CI ovb-ha job is broken on Galera setup with Puppet4

Bug #1645787 reported by Emilien Macchi
8
This bug affects 1 person
Affects Status Importance Assigned to Milestone
tripleo
Fix Released
Critical
Emilien Macchi

Bug Description

Error: Failed to apply catalog: Execution of '/usr/bin/mysql -NBe SELECT CONCAT(User, '@',Host) AS User FROM mysql.user' returned 1: ERROR 2002 (HY000): Can't connect to local MySQL server through socket '/var/lib/mysql/mysql.sock' (2 "No such file or directory")

When deploying HA scenario with MySQL Galera.
It might be an orchestration issue/ordering.

tags: added: alert
Revision history for this message
Damien Ciabrini (dciabrin) wrote :

From this failed CI job [1], it looks like the galera cluster has not been started at all. I don't see _any_ logs from the galera resource agent on any of the controllers. This probably means that the galera resource hasn't been created as expected, or that something prevented pacemaker to enable the galera resource (i.e. start the galera cluster)
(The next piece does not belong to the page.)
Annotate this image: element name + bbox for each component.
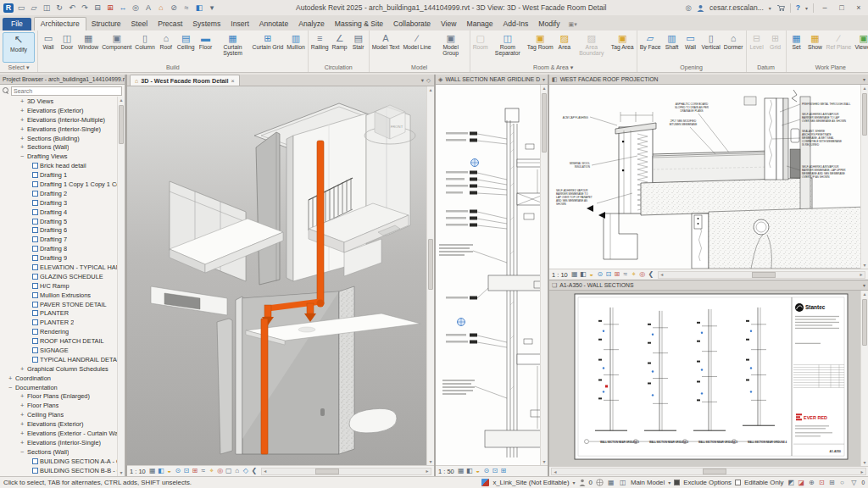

For the record, when the galera resource is created under pacemaker, we should see logs like "galera(galera).*INFO: now attempting to detect last commit version using 'mysqld_safe --wsrep-recover' on all controllers in /var/log/messages
/var/log/mariadb/mariadb.log would reflect that action with a log like "Running position recovery with.*"

the subsequent DB log always go in /var/log/mysqld.log (mariadb.log is only used for bootstrapping the cluster)

Revision history for this message
Damien Ciabrini (dciabrin) wrote :
Revision history for this message
Damien Ciabrini (dciabrin) wrote :
Download full text (3.4 KiB)

Emilien saw that /etc/sysconfig/clustercheck file is not created on controller-0, while it seems to be created on other nodes controller-1 and controller-2.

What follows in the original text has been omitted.